Рассказы
Опубликовано в журнале Крещатик, номер 4, 2014
На бульваре
Высокий человек по фамилии Скороходов ступал по бульвару начищенными ботинками. С достоинством. Туда-сюда.
И вдруг, мимоходом, совершенно непроизвольно, зацепился обо что-то случайное и даже эпизодическое. Или об кого-то. А, может быть, и вовсе этот кто-то сам зацепил высокого господина. Пойди теперь разбери.
Зацепившись, господин Скороходов не заметил этой неожиданной и новой сопряженности с миром и, шагнув вперед, почти оторвал то, чем зацепился. Да так и пошел дальше. Стало быть, зашагал уже не вполне целый собой.
Он позже уж заметил, когда неудобно стало ходить, что это надорванное как-то хворо волочится по дороге вслед за ним.
И оказалось, что зацепился он не абы чем. А своим человеческим достоинством.
Определенное недоумение завладело Скороходовым. Он пытался идти дальше. Но неприятное ненужное неудобство сказывалось на его движениях, на походке, делая каждый шаг неполноценным, уродливым.
Господин Скороходов попытался исподволь дооторвать то, что волочилось. Но ничего не вышло. Так он и гулял по бульвару в растерянности и неокончательности своего положения.
К счастью, пробегавшие мальчишки наступили на волочившуюся амбицию, Скороходов пошел дальше, а она благополучно осталась.

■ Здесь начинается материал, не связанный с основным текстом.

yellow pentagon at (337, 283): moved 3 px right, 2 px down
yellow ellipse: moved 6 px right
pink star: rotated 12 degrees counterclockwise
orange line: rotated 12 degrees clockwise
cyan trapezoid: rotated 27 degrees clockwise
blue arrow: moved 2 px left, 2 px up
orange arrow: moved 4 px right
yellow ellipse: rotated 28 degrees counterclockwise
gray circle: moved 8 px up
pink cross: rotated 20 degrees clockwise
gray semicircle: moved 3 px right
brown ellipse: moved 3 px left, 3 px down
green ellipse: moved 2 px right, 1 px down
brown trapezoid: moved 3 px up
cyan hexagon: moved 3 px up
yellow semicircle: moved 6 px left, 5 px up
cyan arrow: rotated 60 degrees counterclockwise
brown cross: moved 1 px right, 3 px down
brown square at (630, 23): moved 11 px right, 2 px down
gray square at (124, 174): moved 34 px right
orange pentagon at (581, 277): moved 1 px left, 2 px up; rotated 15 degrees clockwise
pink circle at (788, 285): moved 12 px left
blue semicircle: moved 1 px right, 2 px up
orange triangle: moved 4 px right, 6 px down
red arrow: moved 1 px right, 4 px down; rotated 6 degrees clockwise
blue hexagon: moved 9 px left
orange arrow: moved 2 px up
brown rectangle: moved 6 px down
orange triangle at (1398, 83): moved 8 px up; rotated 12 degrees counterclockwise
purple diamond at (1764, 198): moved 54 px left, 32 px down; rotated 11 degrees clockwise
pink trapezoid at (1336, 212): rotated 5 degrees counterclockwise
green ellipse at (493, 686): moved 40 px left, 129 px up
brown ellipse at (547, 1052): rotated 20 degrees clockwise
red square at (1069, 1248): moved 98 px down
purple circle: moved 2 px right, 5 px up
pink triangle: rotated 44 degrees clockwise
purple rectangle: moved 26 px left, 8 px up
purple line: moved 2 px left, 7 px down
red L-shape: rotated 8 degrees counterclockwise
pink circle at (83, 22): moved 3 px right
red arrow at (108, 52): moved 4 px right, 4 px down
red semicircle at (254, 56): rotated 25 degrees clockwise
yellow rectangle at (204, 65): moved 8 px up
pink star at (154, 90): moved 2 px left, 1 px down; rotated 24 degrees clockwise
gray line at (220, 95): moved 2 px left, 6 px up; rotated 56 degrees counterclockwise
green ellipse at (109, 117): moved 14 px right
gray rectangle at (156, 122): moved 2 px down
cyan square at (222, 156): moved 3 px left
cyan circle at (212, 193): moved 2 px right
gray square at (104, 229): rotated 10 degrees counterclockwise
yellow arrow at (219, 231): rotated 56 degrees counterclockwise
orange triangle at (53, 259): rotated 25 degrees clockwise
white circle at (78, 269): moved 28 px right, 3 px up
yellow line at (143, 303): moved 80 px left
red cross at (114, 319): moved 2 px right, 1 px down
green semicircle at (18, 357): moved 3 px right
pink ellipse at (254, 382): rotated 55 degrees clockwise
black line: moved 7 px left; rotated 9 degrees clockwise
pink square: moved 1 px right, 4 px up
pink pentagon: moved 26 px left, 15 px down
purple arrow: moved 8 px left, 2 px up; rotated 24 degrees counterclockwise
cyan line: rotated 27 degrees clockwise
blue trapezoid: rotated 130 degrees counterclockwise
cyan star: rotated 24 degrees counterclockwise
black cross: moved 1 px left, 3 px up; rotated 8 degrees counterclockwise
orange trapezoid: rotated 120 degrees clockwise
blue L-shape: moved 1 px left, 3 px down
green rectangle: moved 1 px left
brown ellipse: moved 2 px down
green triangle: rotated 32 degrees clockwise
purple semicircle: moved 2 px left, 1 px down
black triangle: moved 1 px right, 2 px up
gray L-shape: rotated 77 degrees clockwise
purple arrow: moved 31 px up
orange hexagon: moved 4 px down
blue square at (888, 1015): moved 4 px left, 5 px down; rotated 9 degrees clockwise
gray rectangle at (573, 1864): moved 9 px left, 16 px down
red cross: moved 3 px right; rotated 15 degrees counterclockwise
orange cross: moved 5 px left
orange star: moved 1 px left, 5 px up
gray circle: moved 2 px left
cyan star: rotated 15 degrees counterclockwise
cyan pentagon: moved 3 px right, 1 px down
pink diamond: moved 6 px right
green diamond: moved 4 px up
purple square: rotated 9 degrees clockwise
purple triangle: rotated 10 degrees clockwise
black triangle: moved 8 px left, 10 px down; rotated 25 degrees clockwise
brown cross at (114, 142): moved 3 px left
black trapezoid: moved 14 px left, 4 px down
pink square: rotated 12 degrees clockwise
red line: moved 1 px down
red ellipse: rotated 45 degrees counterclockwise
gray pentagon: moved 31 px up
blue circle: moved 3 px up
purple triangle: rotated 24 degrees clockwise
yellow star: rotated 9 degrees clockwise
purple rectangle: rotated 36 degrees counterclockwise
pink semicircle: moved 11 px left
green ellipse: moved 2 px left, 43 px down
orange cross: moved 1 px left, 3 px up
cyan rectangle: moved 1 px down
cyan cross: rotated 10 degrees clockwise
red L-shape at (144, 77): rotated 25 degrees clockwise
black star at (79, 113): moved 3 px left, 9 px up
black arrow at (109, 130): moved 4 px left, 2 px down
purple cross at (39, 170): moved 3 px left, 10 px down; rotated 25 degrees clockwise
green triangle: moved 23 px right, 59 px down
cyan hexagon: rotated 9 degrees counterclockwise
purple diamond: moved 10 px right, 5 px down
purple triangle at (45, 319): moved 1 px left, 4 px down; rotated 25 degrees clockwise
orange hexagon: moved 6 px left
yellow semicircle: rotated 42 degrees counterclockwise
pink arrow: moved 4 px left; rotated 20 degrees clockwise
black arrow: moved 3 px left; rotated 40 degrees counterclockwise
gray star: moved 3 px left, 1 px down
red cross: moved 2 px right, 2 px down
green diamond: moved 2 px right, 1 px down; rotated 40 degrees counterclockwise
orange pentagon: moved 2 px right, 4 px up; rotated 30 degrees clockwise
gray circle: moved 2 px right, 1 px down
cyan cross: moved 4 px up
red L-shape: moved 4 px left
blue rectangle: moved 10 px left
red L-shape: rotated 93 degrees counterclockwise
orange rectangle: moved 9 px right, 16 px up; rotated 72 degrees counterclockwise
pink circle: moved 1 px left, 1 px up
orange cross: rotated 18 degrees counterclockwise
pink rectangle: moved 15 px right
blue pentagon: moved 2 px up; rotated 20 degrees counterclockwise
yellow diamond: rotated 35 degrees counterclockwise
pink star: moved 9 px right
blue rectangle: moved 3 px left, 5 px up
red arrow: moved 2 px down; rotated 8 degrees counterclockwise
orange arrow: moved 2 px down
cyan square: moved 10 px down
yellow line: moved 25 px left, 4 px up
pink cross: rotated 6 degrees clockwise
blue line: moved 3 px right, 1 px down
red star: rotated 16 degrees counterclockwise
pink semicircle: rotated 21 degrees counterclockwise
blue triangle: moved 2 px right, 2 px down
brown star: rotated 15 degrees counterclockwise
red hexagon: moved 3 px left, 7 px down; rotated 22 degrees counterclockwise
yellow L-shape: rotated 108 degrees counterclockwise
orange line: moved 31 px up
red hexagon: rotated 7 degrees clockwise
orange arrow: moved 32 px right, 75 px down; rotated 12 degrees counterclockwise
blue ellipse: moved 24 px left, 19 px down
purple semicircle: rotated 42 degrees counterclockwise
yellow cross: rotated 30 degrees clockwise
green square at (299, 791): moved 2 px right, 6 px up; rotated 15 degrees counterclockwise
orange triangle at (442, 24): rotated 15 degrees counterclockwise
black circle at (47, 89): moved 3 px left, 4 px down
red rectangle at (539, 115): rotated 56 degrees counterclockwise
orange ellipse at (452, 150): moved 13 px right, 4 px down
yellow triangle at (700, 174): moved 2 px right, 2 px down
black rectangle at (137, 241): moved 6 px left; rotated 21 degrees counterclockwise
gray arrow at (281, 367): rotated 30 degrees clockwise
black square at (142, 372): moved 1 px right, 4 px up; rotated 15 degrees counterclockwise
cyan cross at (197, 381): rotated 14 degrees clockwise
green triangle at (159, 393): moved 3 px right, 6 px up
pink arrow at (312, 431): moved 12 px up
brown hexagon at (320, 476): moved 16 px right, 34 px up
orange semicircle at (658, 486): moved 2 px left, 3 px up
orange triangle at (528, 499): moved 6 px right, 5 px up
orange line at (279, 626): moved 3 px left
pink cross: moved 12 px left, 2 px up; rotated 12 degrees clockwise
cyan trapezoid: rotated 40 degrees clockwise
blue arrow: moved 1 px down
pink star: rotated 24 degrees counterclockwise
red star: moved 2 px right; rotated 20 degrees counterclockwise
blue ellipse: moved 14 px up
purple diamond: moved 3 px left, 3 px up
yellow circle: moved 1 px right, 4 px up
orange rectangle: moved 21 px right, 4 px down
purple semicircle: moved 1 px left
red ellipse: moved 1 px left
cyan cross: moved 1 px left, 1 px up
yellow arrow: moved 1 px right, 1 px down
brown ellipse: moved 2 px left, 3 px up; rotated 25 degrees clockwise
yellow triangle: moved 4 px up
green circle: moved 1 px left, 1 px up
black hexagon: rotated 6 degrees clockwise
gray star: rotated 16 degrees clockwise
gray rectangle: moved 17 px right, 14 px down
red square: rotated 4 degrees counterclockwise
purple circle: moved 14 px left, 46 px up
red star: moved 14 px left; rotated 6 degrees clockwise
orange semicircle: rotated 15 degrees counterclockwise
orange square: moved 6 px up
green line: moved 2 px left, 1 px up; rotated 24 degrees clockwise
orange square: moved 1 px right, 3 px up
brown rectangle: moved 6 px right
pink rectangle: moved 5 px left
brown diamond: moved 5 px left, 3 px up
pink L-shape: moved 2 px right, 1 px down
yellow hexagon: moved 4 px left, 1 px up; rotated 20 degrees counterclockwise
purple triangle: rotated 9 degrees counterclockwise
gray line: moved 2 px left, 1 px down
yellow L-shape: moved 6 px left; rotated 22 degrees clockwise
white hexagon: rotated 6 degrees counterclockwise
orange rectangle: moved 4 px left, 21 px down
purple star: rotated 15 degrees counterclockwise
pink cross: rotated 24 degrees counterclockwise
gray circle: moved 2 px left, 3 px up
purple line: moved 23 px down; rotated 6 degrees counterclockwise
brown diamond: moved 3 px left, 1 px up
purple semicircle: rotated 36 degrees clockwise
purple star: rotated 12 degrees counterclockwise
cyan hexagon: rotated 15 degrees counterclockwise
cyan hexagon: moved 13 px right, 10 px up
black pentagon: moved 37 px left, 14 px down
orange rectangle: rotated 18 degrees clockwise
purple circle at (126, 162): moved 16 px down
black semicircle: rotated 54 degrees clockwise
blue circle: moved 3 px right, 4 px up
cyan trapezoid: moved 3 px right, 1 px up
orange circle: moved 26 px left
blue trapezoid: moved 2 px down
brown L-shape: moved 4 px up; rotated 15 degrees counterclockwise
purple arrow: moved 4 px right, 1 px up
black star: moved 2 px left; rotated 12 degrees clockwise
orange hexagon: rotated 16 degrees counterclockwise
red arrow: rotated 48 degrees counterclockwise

Теперь ходить туда-сюда стало приятнее. Скороходов ощутил легкость, душевный подъем и страсть к прекрасному. Захотелось выпить.
Столь воодушевленный, он не сразу заметил, как опять оказался на том же месте. Бродячая собака уныло рвала на куски обрывки человеческого достоинства. Уже изрядно пыльные и потерявшие всякую привлекательность.
– Жри, сука, – сказал Скороходов.
– Что упало – то пропало, – ответила не то собака, то не то кто-то другой.
Бульвар стал отвратителен.
Скороходов свернул в переулок, оказавшийся глухим тупиком. Пройти его насквозь оказалось невозможно. Темнело и холодало. Вернуться назад Скороходов не решился.
Засветилось несколько окон. Зажглась вывеска «Трактир». Стала заметна луна в узком обрывке неба.
Высокий человек в начищенных ботинках постоял на остывающей земле, обхватил себя за плечи и, зажмурив глаза от слепящего света луны, трактирной вывески и чужих окон, отчаянно закричал.
Вымышленная история
Писатель Белкин написал рассказ. Смешной, веселый, даже анекдотический. Фельетон, можно сказать. Хотя и со смертельным концом.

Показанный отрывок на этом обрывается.